Pan African Research on L10N Workshop and Localization "Blitz" | Marrakech / AccessibleOnlineDictionaryAndTranslationTools
Accessible Online Dictionaries and Translation Tools

Description: Provide language data that is freely available to all users, searchable, and can be improved by participants. Includes database development and the creation of tools for individual languages, such as verb parsers and morpheme generators, that will assist in translation (including machine translation) and language analysis (including spell-checkers).

Which languages: The existing Swahili dictionary project, www.yale.edu/swahili, provides a model to which other languages can be added. Languages will be selected based on priorities defined by stakeholders (governments, donors, research institutions). The number of languages is limited only by the number of people willing to work seriously on the project, which is related to the available funding; these are topics for further discussions among interested parties. A proposal is currently under development for Kinyarwanda. Other languages mentioned at the workshop include Lingala (10,000 word glossary ready to be incorporated), Wolof, and several official languages of South Africa including Xhosa.

Which region: All of Africa (depending on the languages selected).

Who will benefit: Students, translators, localizers, businesses, government agencies and NGOs, individual users.

How they will benefit: Ability to get information about their own or other languages and use that information for communication and learning.

Is it achievable?: Yes! The Kamusi Project (Swahili dictionary) is a successful proof of concept, with more than 70,000 dictionary entries, and over 600,000 users per year from almost every country in the world, including tens of thousands from Africa, performing over 10 million dictionary searches per year.

Risks: Adding languages = adding complexity. Also, people can start dictionaries and then realize that the task is *much* bigger than they are prepared for, leaving the resource incomplete.


  1. Qualified personnel will be available to lead dictionary development.
  2. ICT will already be in place to support fonts and other meta-level technical requirements.
  3. Potential users are or will become networked (though most speakers of African languages do not yet have cost-effective access to online resources, in the future many Africans will have access to use and participate in these resources)


  1. Technology development = months (Programming needs to be done that builds on the existing platform to support additional languages. Once the basic multilingual programming is complete, adaptation for any specific language should take about a week, including structuring the database for the needs of that language and creating a website tailored to that language.)
  2. Data development = weeks per language for creation of basic glossaries
  3. Data develoment = years per language for highly detailed scholarly work.
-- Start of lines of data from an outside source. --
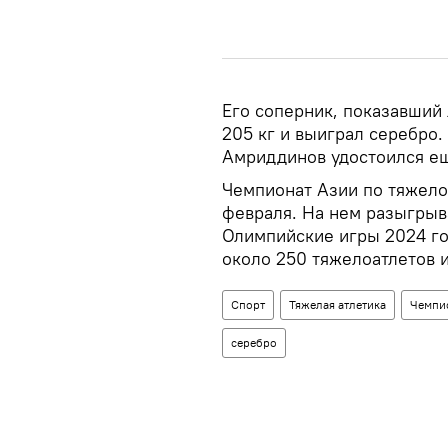
Его соперник, показавший 
205 кг и выиграл серебро. 
Амриддинов удостоился ещ
Чемпионат Азии по тяжело
февраля. На нем разыгрыв
Олимпийские игры 2024 го
около 250 тяжелоатлетов и
Спорт
Тяжелая атлетика
Чемпи
серебро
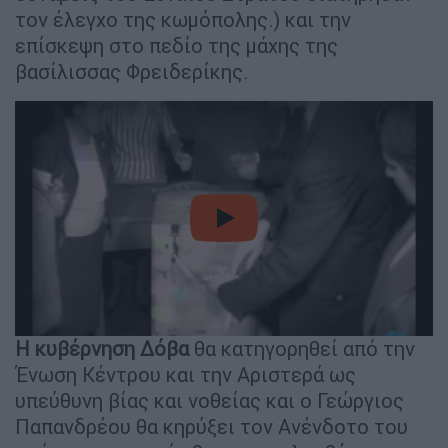
τον έλεγχο της κωμόπολης.) και την
επίσκεψη στο πεδίο της μάχης της
βασίλισσας Φρειδερίκης.
video
Η κυβέρνηση Δόβα
θα κατηγορηθεί από την
Ένωση Κέντρου και την Αριστερά ως
υπεύθυνη βίας και νοθείας και ο Γεώργιος
Παπανδρέου θα κηρύξει τον Ανένδοτο του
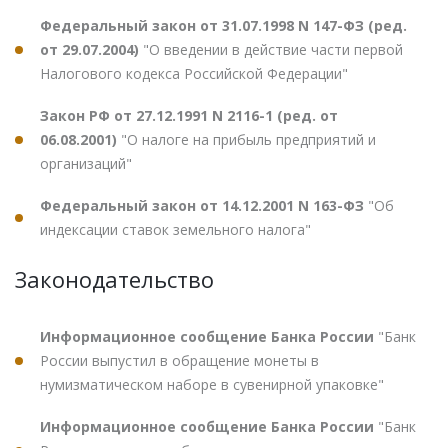
Федеральный закон от 31.07.1998 N 147-ФЗ (ред.
от 29.07.2004)
"О введении в действие части первой
Налогового кодекса Российской Федерации"
Закон РФ от 27.12.1991 N 2116-1 (ред. от
06.08.2001)
"О налоге на прибыль предприятий и
организаций"
Федеральный закон от 14.12.2001 N 163-ФЗ
"Об
индексации ставок земельного налога"
Законодательство
Информационное сообщение Банка России
"Банк
России выпустил в обращение монеты в
нумизматическом наборе в сувенирной упаковке"
Информационное сообщение Банка России
"Банк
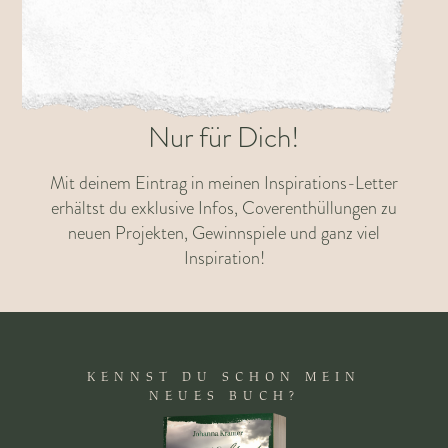
Nur für Dich!
Mit deinem Eintrag in meinen Inspirations-Letter
erhältst du exklusive Infos, Coverenthüllungen zu
neuen Projekten, Gewinnspiele und ganz viel
Inspiration!
Dein Vorname
KENNST DU SCHON MEIN
Deine Email Adresse
NEUES BUCH?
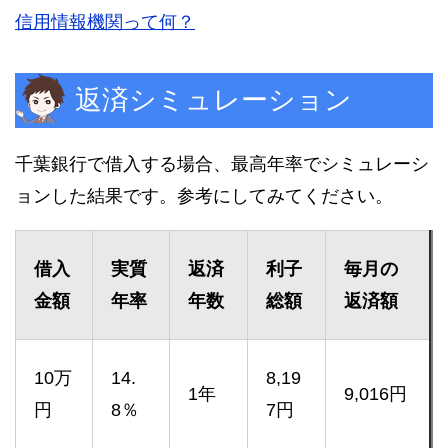
信用情報機関って何？
返済シミュレーション
千葉銀行で借入する場合、最高年率でシミュレーシ
ョンした結果です。参考にしてみてください。
借入
実質
返済
利子
毎月の
金額
年率
年数
総額
返済額
10万
14.
8,19
1年
9,016円
円
8％
7円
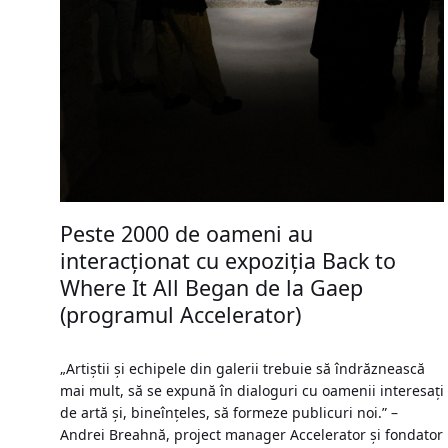
Peste 2000 de oameni au
interacționat cu expoziția Back to
Where It All Began de la Gaep
(programul Accelerator)
„Artiștii și echipele din galerii trebuie să îndrăznească
mai mult, să se expună în dialoguri cu oamenii interesați
de artă și, bineînțeles, să formeze publicuri noi.” –
Andrei Breahnă, project manager Accelerator și fondator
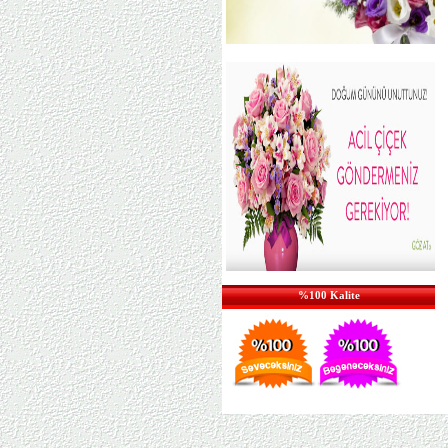
%100 Kalite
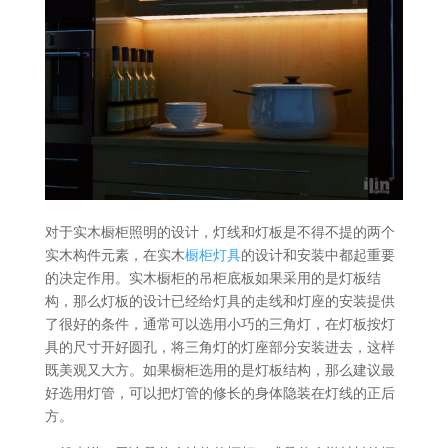
对于实木橱柜照明的设计，灯线和灯板是不得不提的两个
实木构件元素，在实木
橱柜灯具
的设计和安装中都起重要
的决定作用。实木橱柜的吊柜底板如果采用的是灯板结
构，那么灯板的设计已经给灯具的走线和灯座的安装提供
了很好的条件，通常可以选用小巧的三角灯，在灯板按灯
具的尺寸开好圆孔，将三角灯的灯座部分安装进去，这样
既美观又大方。如果橱柜选用的是灯板结构，那么建议最
好选用灯管，可以把灯管的修长的身体隐装在灯线的正后
方。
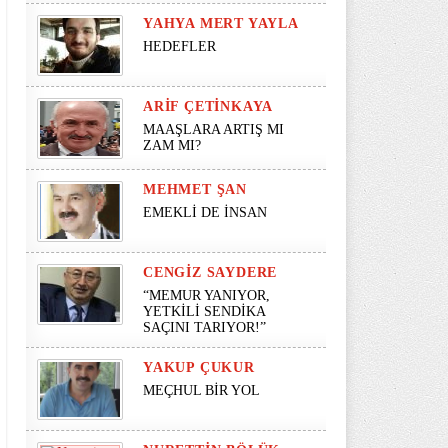
YAHYA MERT YAYLA
HEDEFLER
ARIF ÇETINKAYA
MAAŞLARA ARTIŞ MI
ZAM MI?
MEHMET ŞAN
EMEKLİ DE İNSAN
CENGIZ SAYDERE
“MEMUR YANIYOR,
YETKİLİ SENDİKA
SAÇINI TARIYOR!”
YAKUP ÇUKUR
MEÇHUL BİR YOL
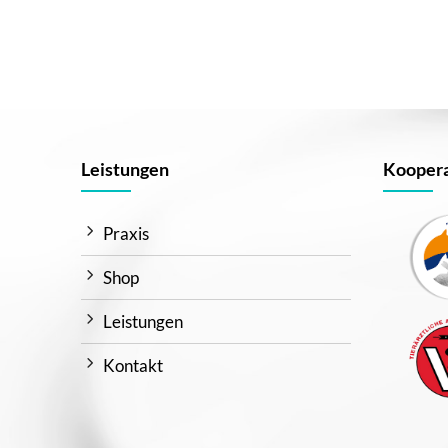
Leistungen
Koopera
Praxis
Shop
Leistungen
Kontakt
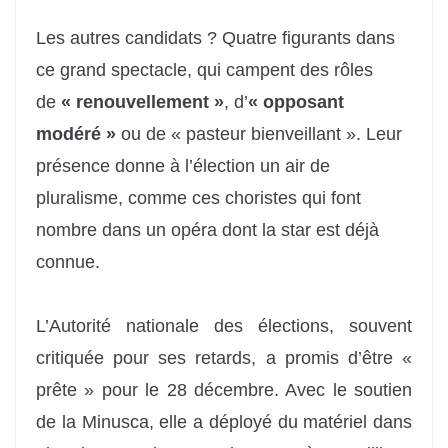
Les autres candidats ? Quatre figurants dans
ce grand spectacle, qui campent des rôles
de
« renouvellement »
, d’
« opposant
modéré »
ou de « pasteur bienveillant ». Leur
présence donne à l’élection un air de
pluralisme, comme ces choristes qui font
nombre dans un opéra dont la star est déjà
connue.
L’Autorité nationale des élections, souvent
critiquée pour ses retards, a promis d’être «
prête » pour le 28 décembre. Avec le soutien
de la Minusca, elle a déployé du matériel dans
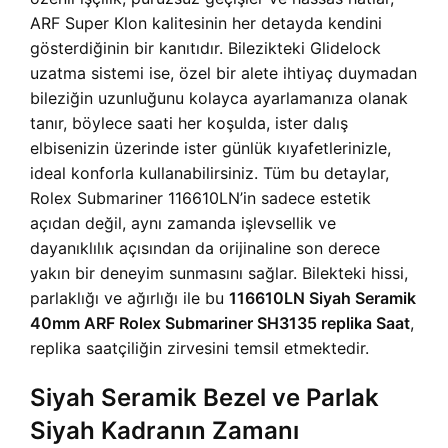
ARF Super Klon kalitesinin her detayda kendini
gösterdiğinin bir kanıtıdır. Bilezikteki Glidelock
uzatma sistemi ise, özel bir alete ihtiyaç duymadan
bileziğin uzunluğunu kolayca ayarlamanıza olanak
tanır, böylece saati her koşulda, ister dalış
elbisenizin üzerinde ister günlük kıyafetlerinizle,
ideal konforla kullanabilirsiniz. Tüm bu detaylar,
Rolex Submariner 116610LN’in sadece estetik
açıdan değil, aynı zamanda işlevsellik ve
dayanıklılık açısından da orijinaline son derece
yakın bir deneyim sunmasını sağlar. Bilekteki hissi,
parlaklığı ve ağırlığı ile bu
116610LN Siyah Seramik
40mm ARF Rolex Submariner SH3135 replika Saat
,
replika saatçiliğin zirvesini temsil etmektedir.
Siyah Seramik Bezel ve Parlak
Siyah Kadranın Zamanı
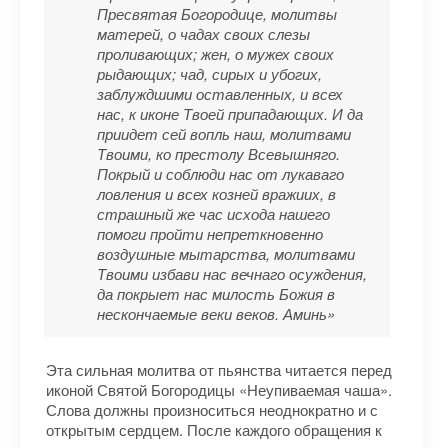
Пресвятая Богородице, молитвы
матерей, о чадах своих слезы
проливающих; жен, о мужех своих
рыдающих; чад, сирых и убогих,
заблуждшими оставленных, и всех
нас, к иконе Твоей припадающих. И да
приидет сей вопль наш, молитвами
Твоими, ко престолу Всевышняго.
Покрый и соблюди нас от лукаваго
ловления и всех козней вражиих, в
страшный же час исхода нашего
помоги пройти непреткновенно
воздушные мытарства, молитвами
Твоими избави нас вечнаго осуждения,
да покрыет нас милость Божия в
нескончаемые веки веков. Аминь»
Эта сильная молитва от пьянства читается перед
иконой Святой Богородицы «Неупиваемая чаша».
Слова должны произноситься неоднократно и с
открытым сердцем. После каждого обращения к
The normal procedure would be to start with a basic glossary and work toward a more scholarly reference over time, with the ever-improving resource being continuously available to the public throughout its development.

Who is needed: Scholars and/or language specialists would normally lead the project for their particular language, with the active support of IT specialists. As demonstrated by the Kamusi Project and African language Wikipedias, enthusiastic volunteers will usually join the project but cannot be relied upon to conduct a substantial amount of quality work in a timely fashion. Institutions such as CLAD (Centre de Linguistic Applique de Dakar), Acalan, African universities should be involved to the greatest extent possible. The project has many synergies with Kasahorow http://dictionary.kasahorow.com, with which it shares not only a common goal but also a common development team.

Importance: Quality language data is fundamental to effective translation, localization, education, and cross-language communication.